Your instructions =>
Tell how many lines in the data below hold the string "parties"; give nothing but the number.

----- Material shown

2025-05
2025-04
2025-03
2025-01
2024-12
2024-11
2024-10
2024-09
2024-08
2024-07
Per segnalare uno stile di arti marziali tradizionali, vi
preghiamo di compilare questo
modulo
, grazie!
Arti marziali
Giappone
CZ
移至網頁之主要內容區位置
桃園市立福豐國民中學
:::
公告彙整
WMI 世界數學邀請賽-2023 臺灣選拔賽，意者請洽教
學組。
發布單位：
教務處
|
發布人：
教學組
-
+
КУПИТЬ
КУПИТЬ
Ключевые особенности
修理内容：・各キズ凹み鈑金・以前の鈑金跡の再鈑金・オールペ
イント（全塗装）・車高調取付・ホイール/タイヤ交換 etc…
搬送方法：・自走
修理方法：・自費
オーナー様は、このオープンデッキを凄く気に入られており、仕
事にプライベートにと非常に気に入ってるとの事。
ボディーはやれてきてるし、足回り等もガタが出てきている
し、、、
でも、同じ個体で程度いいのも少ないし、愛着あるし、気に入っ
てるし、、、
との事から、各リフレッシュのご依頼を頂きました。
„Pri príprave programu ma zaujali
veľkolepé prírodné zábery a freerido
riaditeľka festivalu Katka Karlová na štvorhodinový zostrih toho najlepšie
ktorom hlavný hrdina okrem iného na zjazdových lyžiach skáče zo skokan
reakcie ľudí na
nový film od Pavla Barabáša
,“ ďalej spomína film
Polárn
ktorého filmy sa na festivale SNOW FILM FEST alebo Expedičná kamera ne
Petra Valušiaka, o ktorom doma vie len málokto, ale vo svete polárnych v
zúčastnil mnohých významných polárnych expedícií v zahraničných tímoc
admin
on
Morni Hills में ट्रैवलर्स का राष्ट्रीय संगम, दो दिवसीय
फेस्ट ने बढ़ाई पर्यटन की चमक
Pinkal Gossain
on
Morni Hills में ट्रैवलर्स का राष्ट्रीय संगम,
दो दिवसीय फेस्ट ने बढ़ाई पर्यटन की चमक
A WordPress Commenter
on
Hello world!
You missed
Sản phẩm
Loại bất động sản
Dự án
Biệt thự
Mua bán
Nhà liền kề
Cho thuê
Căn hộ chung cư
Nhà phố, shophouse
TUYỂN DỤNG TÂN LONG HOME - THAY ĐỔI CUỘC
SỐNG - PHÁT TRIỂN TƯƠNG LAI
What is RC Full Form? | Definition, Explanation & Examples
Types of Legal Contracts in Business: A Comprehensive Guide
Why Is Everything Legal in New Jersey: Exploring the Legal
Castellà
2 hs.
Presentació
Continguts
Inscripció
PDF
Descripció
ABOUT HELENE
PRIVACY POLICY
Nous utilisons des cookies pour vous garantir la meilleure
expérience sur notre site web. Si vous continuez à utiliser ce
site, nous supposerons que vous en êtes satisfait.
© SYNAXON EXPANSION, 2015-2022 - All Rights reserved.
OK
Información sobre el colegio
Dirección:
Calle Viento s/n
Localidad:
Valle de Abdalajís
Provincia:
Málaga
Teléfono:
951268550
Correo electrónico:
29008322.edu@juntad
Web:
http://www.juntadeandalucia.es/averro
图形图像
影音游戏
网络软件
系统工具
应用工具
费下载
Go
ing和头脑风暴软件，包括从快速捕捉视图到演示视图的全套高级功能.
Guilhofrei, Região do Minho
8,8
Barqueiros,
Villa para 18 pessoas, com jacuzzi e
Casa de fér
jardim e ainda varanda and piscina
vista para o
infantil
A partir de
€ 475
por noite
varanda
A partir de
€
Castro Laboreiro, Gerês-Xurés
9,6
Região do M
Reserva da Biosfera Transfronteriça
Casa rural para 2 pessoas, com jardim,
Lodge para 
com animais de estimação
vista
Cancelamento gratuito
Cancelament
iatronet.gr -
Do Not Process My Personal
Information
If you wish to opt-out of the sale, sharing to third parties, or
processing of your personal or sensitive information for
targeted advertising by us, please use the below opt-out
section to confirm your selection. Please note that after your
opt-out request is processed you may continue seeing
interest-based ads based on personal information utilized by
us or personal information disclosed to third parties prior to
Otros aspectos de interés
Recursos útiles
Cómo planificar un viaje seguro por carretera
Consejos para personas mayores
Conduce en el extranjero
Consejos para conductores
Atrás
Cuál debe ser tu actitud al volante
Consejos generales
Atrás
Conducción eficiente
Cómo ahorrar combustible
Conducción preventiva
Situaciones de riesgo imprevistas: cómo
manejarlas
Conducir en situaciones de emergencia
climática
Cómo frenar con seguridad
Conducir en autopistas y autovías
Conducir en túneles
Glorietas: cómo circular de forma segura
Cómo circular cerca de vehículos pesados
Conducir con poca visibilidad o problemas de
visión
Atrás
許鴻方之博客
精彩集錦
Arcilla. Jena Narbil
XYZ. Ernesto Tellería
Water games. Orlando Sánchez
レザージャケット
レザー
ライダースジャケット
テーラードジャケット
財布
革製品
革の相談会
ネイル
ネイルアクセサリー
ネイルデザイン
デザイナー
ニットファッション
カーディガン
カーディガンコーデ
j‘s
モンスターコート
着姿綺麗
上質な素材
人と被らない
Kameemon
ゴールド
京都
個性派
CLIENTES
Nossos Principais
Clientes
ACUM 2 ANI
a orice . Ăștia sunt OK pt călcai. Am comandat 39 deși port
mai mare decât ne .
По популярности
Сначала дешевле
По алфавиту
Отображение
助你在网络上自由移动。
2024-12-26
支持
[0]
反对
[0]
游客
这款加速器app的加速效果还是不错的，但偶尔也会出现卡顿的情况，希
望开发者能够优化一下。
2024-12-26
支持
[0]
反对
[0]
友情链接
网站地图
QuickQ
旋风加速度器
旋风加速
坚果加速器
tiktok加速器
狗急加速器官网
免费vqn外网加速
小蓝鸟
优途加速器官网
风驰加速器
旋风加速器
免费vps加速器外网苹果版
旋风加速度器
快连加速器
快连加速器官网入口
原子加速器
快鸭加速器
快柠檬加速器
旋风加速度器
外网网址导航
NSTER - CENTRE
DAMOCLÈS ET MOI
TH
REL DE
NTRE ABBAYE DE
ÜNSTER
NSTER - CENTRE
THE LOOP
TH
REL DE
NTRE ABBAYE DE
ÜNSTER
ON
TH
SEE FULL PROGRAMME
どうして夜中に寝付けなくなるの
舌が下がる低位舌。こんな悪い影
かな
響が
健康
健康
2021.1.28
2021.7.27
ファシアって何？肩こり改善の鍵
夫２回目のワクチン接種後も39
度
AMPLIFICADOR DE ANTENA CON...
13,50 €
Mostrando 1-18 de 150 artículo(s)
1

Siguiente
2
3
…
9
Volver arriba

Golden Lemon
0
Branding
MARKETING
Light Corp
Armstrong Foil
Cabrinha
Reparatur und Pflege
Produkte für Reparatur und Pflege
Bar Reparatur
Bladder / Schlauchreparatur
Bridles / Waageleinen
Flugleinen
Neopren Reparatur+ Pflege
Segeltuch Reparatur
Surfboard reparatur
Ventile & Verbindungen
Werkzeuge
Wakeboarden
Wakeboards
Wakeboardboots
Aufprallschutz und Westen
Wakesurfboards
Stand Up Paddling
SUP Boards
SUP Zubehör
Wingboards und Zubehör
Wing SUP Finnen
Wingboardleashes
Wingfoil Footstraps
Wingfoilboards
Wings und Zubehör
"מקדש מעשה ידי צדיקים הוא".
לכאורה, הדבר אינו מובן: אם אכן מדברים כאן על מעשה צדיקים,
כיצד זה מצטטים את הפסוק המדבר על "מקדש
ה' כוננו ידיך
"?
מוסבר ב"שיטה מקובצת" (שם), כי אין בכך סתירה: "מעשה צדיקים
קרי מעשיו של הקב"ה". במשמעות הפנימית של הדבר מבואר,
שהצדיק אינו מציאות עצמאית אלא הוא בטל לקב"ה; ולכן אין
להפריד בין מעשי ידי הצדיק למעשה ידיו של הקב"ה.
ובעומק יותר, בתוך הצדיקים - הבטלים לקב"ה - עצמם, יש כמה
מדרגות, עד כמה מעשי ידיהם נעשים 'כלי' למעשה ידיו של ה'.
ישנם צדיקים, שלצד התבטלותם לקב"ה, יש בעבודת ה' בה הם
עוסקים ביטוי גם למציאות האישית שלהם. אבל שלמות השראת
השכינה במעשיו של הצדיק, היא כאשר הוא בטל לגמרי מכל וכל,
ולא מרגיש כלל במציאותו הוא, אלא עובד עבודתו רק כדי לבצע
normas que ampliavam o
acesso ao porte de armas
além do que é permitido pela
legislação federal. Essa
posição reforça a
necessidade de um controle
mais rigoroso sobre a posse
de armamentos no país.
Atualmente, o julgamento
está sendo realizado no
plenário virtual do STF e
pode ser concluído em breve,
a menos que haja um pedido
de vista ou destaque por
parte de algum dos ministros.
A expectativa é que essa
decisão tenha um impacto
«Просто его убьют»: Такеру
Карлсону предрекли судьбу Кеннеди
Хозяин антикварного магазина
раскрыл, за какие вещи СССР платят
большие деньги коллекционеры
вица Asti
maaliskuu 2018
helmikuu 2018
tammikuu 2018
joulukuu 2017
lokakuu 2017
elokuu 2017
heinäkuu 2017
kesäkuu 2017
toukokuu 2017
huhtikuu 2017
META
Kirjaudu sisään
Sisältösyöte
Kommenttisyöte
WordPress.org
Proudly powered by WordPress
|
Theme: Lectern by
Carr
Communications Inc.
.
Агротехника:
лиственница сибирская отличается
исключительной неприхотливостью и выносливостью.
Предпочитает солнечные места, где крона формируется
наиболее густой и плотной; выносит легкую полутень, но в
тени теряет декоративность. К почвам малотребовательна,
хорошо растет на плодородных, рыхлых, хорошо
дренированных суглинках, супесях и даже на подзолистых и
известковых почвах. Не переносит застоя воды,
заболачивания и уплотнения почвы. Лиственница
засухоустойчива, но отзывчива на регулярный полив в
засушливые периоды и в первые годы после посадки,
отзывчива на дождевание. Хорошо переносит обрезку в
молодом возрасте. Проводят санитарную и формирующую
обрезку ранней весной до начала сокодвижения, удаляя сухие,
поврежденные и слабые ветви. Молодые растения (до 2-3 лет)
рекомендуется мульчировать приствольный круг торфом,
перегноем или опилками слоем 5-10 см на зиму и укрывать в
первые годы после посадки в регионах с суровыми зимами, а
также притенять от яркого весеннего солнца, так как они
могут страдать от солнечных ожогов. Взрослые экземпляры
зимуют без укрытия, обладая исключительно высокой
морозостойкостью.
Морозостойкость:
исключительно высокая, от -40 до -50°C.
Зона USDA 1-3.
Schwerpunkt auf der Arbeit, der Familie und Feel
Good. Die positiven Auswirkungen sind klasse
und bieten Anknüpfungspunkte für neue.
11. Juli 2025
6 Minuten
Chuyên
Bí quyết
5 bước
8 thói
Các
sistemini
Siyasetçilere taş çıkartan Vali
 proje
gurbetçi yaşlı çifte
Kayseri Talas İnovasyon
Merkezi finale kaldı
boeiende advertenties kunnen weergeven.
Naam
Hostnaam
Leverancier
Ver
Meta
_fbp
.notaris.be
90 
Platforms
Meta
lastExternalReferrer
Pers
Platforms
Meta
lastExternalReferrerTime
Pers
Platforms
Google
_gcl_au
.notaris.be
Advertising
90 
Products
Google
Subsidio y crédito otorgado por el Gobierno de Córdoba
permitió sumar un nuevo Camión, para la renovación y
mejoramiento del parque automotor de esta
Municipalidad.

----------

Task output =>
2